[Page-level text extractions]
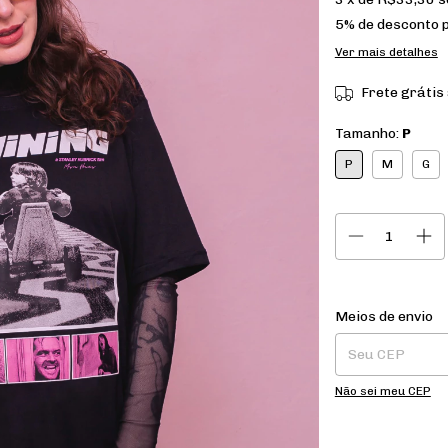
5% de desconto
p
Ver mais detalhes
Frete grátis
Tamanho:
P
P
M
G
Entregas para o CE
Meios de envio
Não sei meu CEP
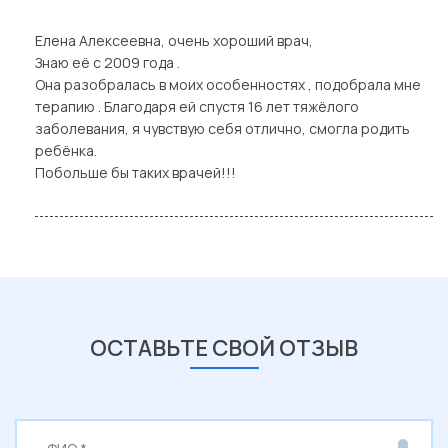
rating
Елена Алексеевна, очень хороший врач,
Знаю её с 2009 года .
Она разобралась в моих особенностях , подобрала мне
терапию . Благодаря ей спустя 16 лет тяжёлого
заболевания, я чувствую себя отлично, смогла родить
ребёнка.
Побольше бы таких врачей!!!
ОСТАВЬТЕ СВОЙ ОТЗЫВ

WHAT THE EXERCISE ASKS: In the copy, include no pictures; transcribe every record above verbatim.

SOLUTION BELOW:
5% de desconto
p
Ver mais detalhes
Frete grátis
Tamanho:
P
P
M
G
Entregas para o CE
Meios de envio
Não sei meu CEP
rating
Елена Алексеевна, очень хороший врач,
Знаю её с 2009 года .
Она разобралась в моих особенностях , подобрала мне
терапию . Благодаря ей спустя 16 лет тяжёлого
заболевания, я чувствую себя отлично, смогла родить
ребёнка.
Побольше бы таких врачей!!!
ОСТАВЬТЕ СВОЙ ОТЗЫВ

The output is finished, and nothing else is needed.